• Work request: Below are the records; tally the lines that include "pixel" and report only the total.

• Provided records:
------------------------------------------------------------------------
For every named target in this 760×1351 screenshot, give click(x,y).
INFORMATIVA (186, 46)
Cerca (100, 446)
------------------------------------------------------------------------
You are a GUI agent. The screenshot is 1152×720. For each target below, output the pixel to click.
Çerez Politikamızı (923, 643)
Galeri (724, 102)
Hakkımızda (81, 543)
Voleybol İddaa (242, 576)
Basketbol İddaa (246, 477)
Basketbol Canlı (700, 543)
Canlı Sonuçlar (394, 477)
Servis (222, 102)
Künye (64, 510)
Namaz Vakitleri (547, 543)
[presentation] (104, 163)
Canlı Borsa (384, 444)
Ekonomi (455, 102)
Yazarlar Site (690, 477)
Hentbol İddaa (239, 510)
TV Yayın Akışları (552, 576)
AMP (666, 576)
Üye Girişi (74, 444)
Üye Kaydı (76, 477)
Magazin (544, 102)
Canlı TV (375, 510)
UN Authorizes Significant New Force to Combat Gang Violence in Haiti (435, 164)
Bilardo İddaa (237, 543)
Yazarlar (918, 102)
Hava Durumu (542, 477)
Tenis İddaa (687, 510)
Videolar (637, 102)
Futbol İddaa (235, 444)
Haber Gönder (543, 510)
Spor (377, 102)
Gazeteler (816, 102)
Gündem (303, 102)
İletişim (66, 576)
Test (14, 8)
------------------------------------------------------------------------
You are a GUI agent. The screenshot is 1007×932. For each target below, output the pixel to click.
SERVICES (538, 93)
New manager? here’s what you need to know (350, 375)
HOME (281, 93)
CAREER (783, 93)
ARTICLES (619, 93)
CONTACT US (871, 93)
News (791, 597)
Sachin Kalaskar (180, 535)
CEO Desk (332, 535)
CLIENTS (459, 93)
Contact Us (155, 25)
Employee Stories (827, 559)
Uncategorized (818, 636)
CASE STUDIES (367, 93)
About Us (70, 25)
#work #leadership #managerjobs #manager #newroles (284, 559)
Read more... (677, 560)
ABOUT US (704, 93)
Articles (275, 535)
------------------------------------------------------------------------
• Answer: 2